And 4, step 4: acquiring user-project interaction data and project-project time sequence data, wherein the user-project interaction data and the project-project time sequence data comprise a user-project interaction matrix, a project-project time sequence relation matrix and normalization processing of the matrix;
step 4.1: constructing user-project interaction diagram and user-project interaction matrix
And constructing a user-item interaction graph G < u, r, i >, wherein u represents a user, i represents an item, r represents interaction between the user and the item, if r =1, successful interaction between the user and the item is represented, and otherwise, r =0, no interaction is represented. Constructing a user-item interaction matrix R 1 If user u has successfully interacted with item i once, i.e. R =1, then R 1u,i =1, otherwise 0.

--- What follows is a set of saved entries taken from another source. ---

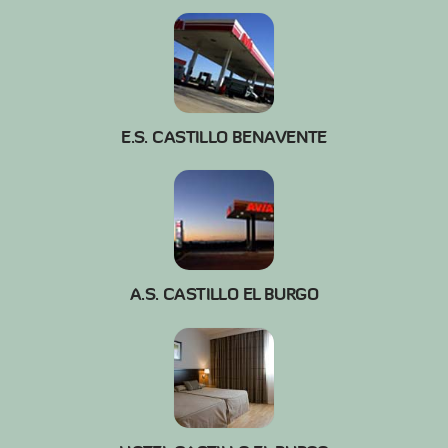
E.S. CASTILLO BENAVENTE
A.S. CASTILLO EL BURGO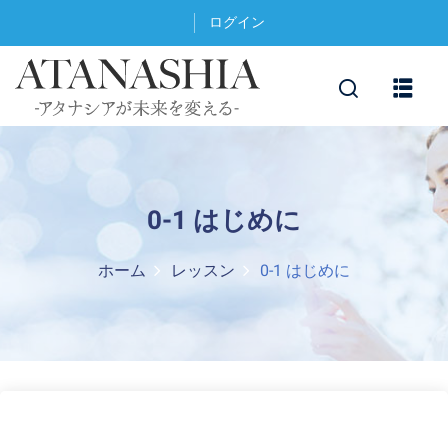
ログイン
0-1 はじめに
ホーム
レッスン
0-1 はじめに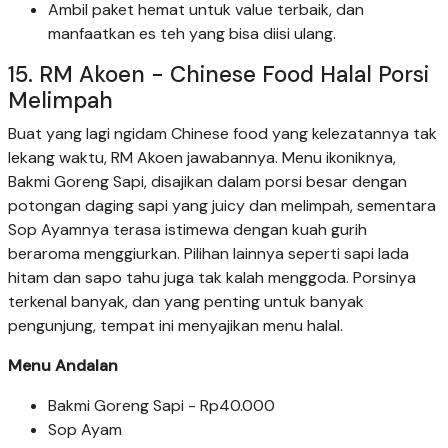
Ambil paket hemat untuk value terbaik, dan
manfaatkan es teh yang bisa diisi ulang.
15. RM Akoen - Chinese Food Halal Porsi
Melimpah
Buat yang lagi ngidam Chinese food yang kelezatannya tak
lekang waktu, RM Akoen jawabannya. Menu ikoniknya,
Bakmi Goreng Sapi, disajikan dalam porsi besar dengan
potongan daging sapi yang juicy dan melimpah, sementara
Sop Ayamnya terasa istimewa dengan kuah gurih
beraroma menggiurkan. Pilihan lainnya seperti sapi lada
hitam dan sapo tahu juga tak kalah menggoda. Porsinya
terkenal banyak, dan yang penting untuk banyak
pengunjung, tempat ini menyajikan menu halal.
Menu Andalan
Bakmi Goreng Sapi - Rp40.000
Sop Ayam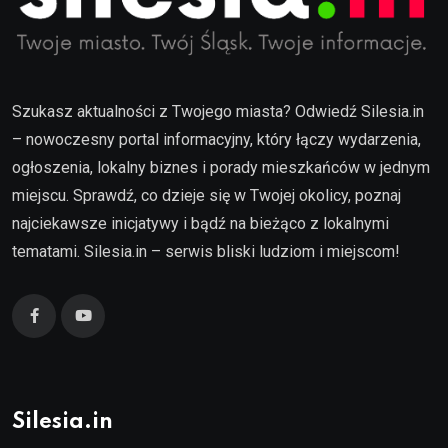
Szukasz aktualności z Twojego miasta? Odwiedź Silesia.in
– nowoczesny portal informacyjny, który łączy wydarzenia,
ogłoszenia, lokalny biznes i porady mieszkańców w jednym
miejscu. Sprawdź, co dzieje się w Twojej okolicy, poznaj
najciekawsze inicjatywy i bądź na bieżąco z lokalnymi
tematami. Silesia.in – serwis bliski ludziom i miejscom!
Silesia.in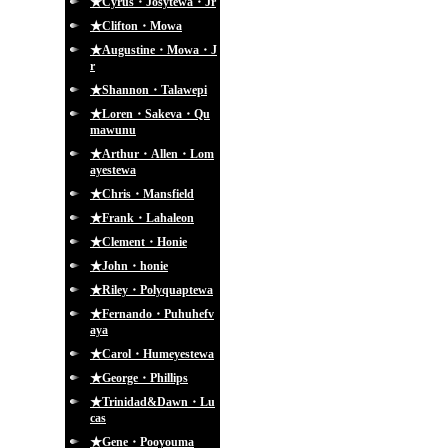
★Cyrus・Josytewa・Jr
★Clifton・Mowa
★Augustine・Mowa・J
r
★Shannon・Talawepi
★Loren・Sakeva・Qu
mawunu
★Arthur・Allen・Lom
ayestewa
★Chris・Mansfield
★Frank・Lahaleon
★Clement・Honie
★John・honie
★Riley・Polyquaptewa
★Fernando・Puhuhefv
aya
★Carol・Humeyestewa
★George・Phillips
★Trinidad&Dawn・Lu
cas
★Gene・Pooyouma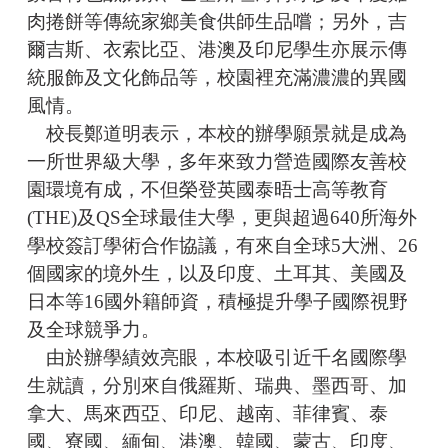
肉捲餅等傳統家鄉美食供師生品嚐；另外，吉
爾吉斯、衣索比亞、港澳及印尼學生亦展示傳
統服飾及文化飾品等，校園裡充滿濃濃的異國
風情。
校長鄭道明表示，本校的辦學願景就是成為
一所世界級大學，多年來致力營造國際友善校
園環境有成，不但榮登英國泰晤士高等教育
(THE)及QS全球最佳大學，更與超過640所海外
學校簽訂學術合作協議，有來自全球5大洲、26
個國家的境外生，以及印度、土耳其、美國及
日本等16國外籍師資，積極提升學子國際視野
及全球競爭力。
由於辦學績效亮眼，本校吸引近千名國際學
生就讀，分別來自俄羅斯、瑞典、墨西哥、加
拿大、馬來西亞、印尼、越南、菲律賓、泰
國、寮國、緬甸、港澳、韓國、蒙古、印度、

And 4.2: constructing an item-item time sequence relation matrix and an item-item time sequence relation matrix
Constructing a graph G < V, E > of the dependency relationship between the project and the time series of the project, effectively sequencing information related to project interaction in all historical behavior data of a user to form a historical project interaction sequence set V = { V = 1 ,V 2 ,V 3 ,...,V M }; then, a sliding window is usedThe oral strategy effectively divides the user historical item interaction sequence set obtained in the last step, forming several subsequences T = { T = { (T) 1 ,T 2 ,T 3 ,...,T H }; and finally, on the basis of the subsequences, performing undirected connection on the items in each subsequence and other items, thereby constructing a time series dependency graph of the items. Considering the dynamic variation of user interests, random division will lead to the simplification and inaccuracy of user interest description, and also lose the diversity characteristics of many items. Thus, to avoid loss of generality, uniform partitioning is achieved herein by setting the sliding window size, i.e., setting a parameter β to identify the size of a particular sliding window. Constructing an item-item time sequence relation matrix R according to the item-item time sequence relation graph G < V, E > 2 If item i x And item i y If the connection is made, the item time sequence relation exists between the two items, so R 2ix,iy =1. Then normalization processing is carried out.
Figure BDA0003786628260000055
And 5: initializing various parameters of a graph nerve collaborative filtering recommendation method (NGCF-ITS) fusing a project time sequence relation, inputting data of a training set into a network for training until the network converges, and adjusting network hyper-parameters through a comparison test to finally obtain optimal parameters;
step 5.1: building an NGCF-ITS structure, which comprises an embedding layer, an aggregation layer, a propagation layer and a prediction layer; setting an embedding dimension and initializing a weight matrix;
step 5.2: initializing a user embedded matrix and a project embedded matrix;
P=[p 1 ,p 2 ,p 3 ,...,p M ]
Q=[q 1 ,q 2 ,q 3 ,...,q N ]
P∈R d×M 、Q∈R d×N respectively representing a user embedding matrix and an item embedding matrix, wherein M represents the number of users, and N represents itemsThe number of the cells. p is a radical of u ∈R d (q i ∈R d ) An embedding vector representing user u (item i), and d represents the dimension of the embedding vector.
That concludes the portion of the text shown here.